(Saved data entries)
>>>

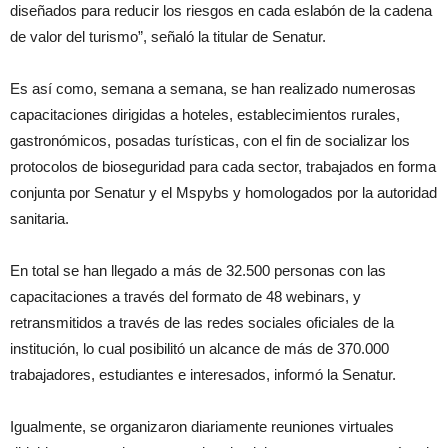
diseñados para reducir los riesgos en cada eslabón de la cadena
de valor del turismo”, señaló la titular de Senatur.
Es así como, semana a semana, se han realizado numerosas
capacitaciones dirigidas a hoteles, establecimientos rurales,
gastronómicos, posadas turísticas, con el fin de socializar los
protocolos de bioseguridad para cada sector, trabajados en forma
conjunta por Senatur y el Mspybs y homologados por la autoridad
sanitaria.
En total se han llegado a más de 32.500 personas con las
capacitaciones a través del formato de 48 webinars, y
retransmitidos a través de las redes sociales oficiales de la
institución, lo cual posibilitó un alcance de más de 370.000
trabajadores, estudiantes e interesados, informó la Senatur.
Igualmente, se organizaron diariamente reuniones virtuales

<<<

**What you need to do**
Could the entries above be written out word for word, pictures excluded?

**Completed task**
diseñados para reducir los riesgos en cada eslabón de la cadena
de valor del turismo”, señaló la titular de Senatur.
Es así como, semana a semana, se han realizado numerosas
capacitaciones dirigidas a hoteles, establecimientos rurales,
gastronómicos, posadas turísticas, con el fin de socializar los
protocolos de bioseguridad para cada sector, trabajados en forma
conjunta por Senatur y el Mspybs y homologados por la autoridad
sanitaria.
En total se han llegado a más de 32.500 personas con las
capacitaciones a través del formato de 48 webinars, y
retransmitidos a través de las redes sociales oficiales de la
institución, lo cual posibilitó un alcance de más de 370.000
trabajadores, estudiantes e interesados, informó la Senatur.
Igualmente, se organizaron diariamente reuniones virtuales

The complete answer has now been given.